9.1.3 Geheel of gedeeltelijk verwijderen archeologische bestemming
Ten behoeve van het geheel of gedeeltelijk verwijderen van het bestemmingsvlak met de bestemming ‘Waarde - Archeologie-1’, ‘Waarde – archeologie-2’ en ‘Waarde – archeologie-3’, met inachtneming van de volgende regels:
1. uit archeologisch onderzoek is gebleken, dat ter plaatse geen archeologische waarden aanwezig zijn;
2. op grond van archeologisch onderzoek wordt het niet meer noodzakelijk geacht, dat het bestemmingsplan ter plaatse in bescherming en veiligstelling van archeologische waarden voorziet;
3. alvorens omtrent de vaststelling van een wijziging te beslissen, winnen bevoegd gezag schriftelijk advies in bij de archeologisch deskundige.

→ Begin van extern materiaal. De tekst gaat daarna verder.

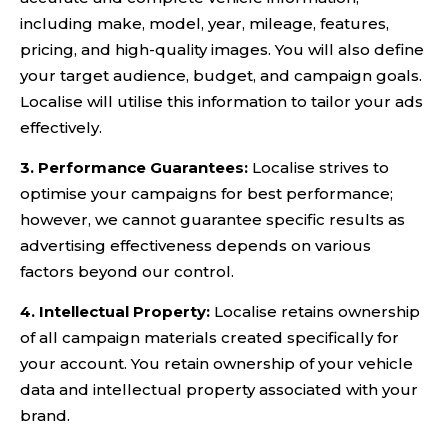
including make, model, year, mileage, features,
pricing, and high-quality images. You will also define
your target audience, budget, and campaign goals.
Localise will utilise this information to tailor your ads
effectively.
3. Performance Guarantees:
Localise strives to
optimise your campaigns for best performance;
however, we cannot guarantee specific results as
advertising effectiveness depends on various
factors beyond our control.
4. Intellectual Property:
Localise retains ownership
of all campaign materials created specifically for
your account. You retain ownership of your vehicle
data and intellectual property associated with your
brand.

9.1.4 Wijzigingen vorm bestemmingsvlak archeologische bestemming
Ten behoeve van het veranderen van het bestemmingsvlak met de bestemming ‘Waarde - Archeologie-1’, ‘Waarde - archeologie-2’ en ‘Waarde - archeologie-3’, met inachtneming van de volgende regels:
1. wijziging is op grond van archeologisch onderzoek noodzakelijk of gewenst met het oog op de bescherming of de veiligstelling van ter plaatse aanwezige waarden;
2. er wordt geen onevenredige afbreuk gedaan aan de ingevolge de bestemming gegeven gebruiksmogelijkheden van aangrenzende gronden en bouwwerken;
3. alvorens omtrent de vaststelling van een wijziging te beslissen, winnen bevoegd gezag schriftelijk advies in bij de archeologisch deskundige.
Artikel 10 Overige regels
10.1 Werking wettelijke regelingen
De wettelijke regelingen, waarnaar in de regels wordt verwezen, gelden, zoals deze luiden op het moment van vaststelling van het plan.